* **EXERCISE MATERIALS**
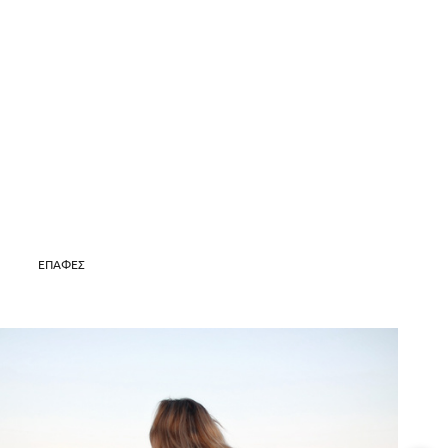
ΕΠΑΦΈΣ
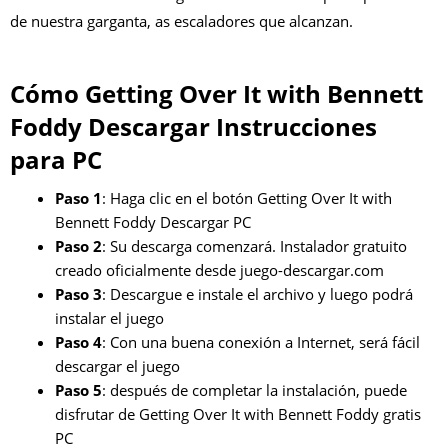
de nuestra garganta, as escaladores que alcanzan.
Cómo Getting Over It with Bennett
Foddy Descargar Instrucciones
para PC
Paso 1
: Haga clic en el botón Getting Over It with
Bennett Foddy Descargar PC
Paso 2
: Su descarga comenzará. Instalador gratuito
creado oficialmente desde juego-descargar.com
Paso 3
: Descargue e instale el archivo y luego podrá
instalar el juego
Paso 4
: Con una buena conexión a Internet, será fácil
descargar el juego
Paso 5
: después de completar la instalación, puede
disfrutar de Getting Over It with Bennett Foddy gratis
PC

* **WORK INSTRUCTION**
Copy exactly the line containing "creado oficialmente desde juego-descargar.com" and every line after it, ending with the last line of the records above.

* **FINAL ANSWER**
creado oficialmente desde juego-descargar.com
Paso 3
: Descargue e instale el archivo y luego podrá
instalar el juego
Paso 4
: Con una buena conexión a Internet, será fácil
descargar el juego
Paso 5
: después de completar la instalación, puede
disfrutar de Getting Over It with Bennett Foddy gratis
PC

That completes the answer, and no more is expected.